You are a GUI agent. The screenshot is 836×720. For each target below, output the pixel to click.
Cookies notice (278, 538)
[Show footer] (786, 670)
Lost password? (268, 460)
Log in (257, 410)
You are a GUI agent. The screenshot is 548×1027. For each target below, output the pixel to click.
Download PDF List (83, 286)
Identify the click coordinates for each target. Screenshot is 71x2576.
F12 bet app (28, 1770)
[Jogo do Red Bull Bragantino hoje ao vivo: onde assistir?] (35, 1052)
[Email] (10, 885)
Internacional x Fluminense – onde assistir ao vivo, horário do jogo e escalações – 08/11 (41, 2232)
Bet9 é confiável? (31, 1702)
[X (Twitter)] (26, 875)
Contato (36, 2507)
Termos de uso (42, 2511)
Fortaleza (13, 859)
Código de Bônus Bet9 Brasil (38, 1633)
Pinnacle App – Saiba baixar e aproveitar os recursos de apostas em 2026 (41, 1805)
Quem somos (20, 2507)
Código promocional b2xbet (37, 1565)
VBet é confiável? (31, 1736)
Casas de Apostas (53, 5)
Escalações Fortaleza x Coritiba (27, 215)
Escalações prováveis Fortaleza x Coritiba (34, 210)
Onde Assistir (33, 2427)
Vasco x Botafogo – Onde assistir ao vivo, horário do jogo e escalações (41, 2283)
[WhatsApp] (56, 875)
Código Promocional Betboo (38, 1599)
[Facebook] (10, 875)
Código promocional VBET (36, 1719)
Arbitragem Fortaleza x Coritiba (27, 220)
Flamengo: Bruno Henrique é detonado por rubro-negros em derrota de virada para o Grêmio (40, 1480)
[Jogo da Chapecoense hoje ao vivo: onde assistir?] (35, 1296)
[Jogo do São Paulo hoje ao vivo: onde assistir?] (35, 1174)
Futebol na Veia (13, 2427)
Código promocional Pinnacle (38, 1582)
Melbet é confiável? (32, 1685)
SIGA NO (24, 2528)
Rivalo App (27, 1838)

::::::::::

**WORK REQUIRED**.
Keep only those lines of the records that hold "vivo", and return them.

**SOLUTION TO THIS EXERCISE**.
[Jogo do Red Bull Bragantino hoje ao vivo: onde assistir?] (35, 1052)
Internacional x Fluminense – onde assistir ao vivo, horário do jogo e escalações – 08/11 (41, 2232)
Vasco x Botafogo – Onde assistir ao vivo, horário do jogo e escalações (41, 2283)
[Jogo da Chapecoense hoje ao vivo: onde assistir?] (35, 1296)
[Jogo do São Paulo hoje ao vivo: onde assistir?] (35, 1174)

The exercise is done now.